The Punjab wheat worries have a bad habit of not only renewing themselves periodically but getting complex as well. With the early release of official wheat eating up to 20 per cent of stock even when the historical start time of release season is still more than a month away, it is time for the government to recalculate its earlier calculated risks and also assess emerging ones. The Food Department is doing exactly that.

Its earlier calculations were: Punjab had procured 4.5 million tonnes of wheat this year, with a carry-over of 700,000 tonnes - thus arriving at a total of 5.2m tonnes. It added 1m tonnes to its earlier target of 3.5m tonnes as additional security for the year at a time when imports are expected to be costly, as well as with procedural hiccups because of the war in the Black Sea region that meets 80pc of Pakistan's requirements. So, a million tonnes addition was made as insurance for the year.

Its yearly calculations concluded that it needs 6m tonnes to safely sail through the season, thus facing a deficit of 0.8m tonnes for which it placed a demand for a million-tonne share of imported wheat.
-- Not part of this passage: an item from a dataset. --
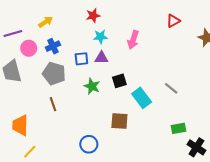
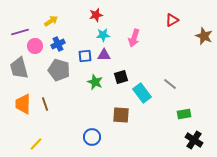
brown line: (53, 104) -> (45, 104), moved
orange trapezoid: (20, 125) -> (23, 104), moved
green rectangle: (179, 128) -> (184, 114), moved

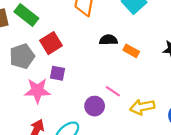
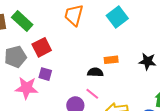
black semicircle: (108, 40) -> (95, 72), moved
orange rectangle: (131, 51) -> (111, 60), turned -40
Before that, Punjab tried to convince the Pakistan Agriculture Services and Storage Corporation (Passco) to sell one million tonnes of its local stocks: it thought that the local supply would not have quality issues like the imported commodity and would also be time- and cost-effective. The latest agreement, as revealed by the Food Department officials, is that Passco will provide half a million tonnes of imported and half local wheat.

The complexity of sufficient procurement continues with the early release of the staple in Punjab and the four different prices at which it can be bought

However, these calculations went askew when the new Punjab government, which took over on April 30, ordered the immediate and subsidised release of wheat. The millers normally grind private purchases for the first four months before knocking on official doors in September.

With official releases starting in mid-May this year at a rate of 16,000 tonnes a day (or roughly 425,000 a month), the first three months have so far cost the Food Department around 1.2m tonnes - denuding it of the advantage it secured with one million tonnes of additional purchase. The department is now holding 4m tonnes and has nine full months to go before the next crop hits the market.

These nine months would also be increasingly drier ones, pushing daily releases beyond 25,000...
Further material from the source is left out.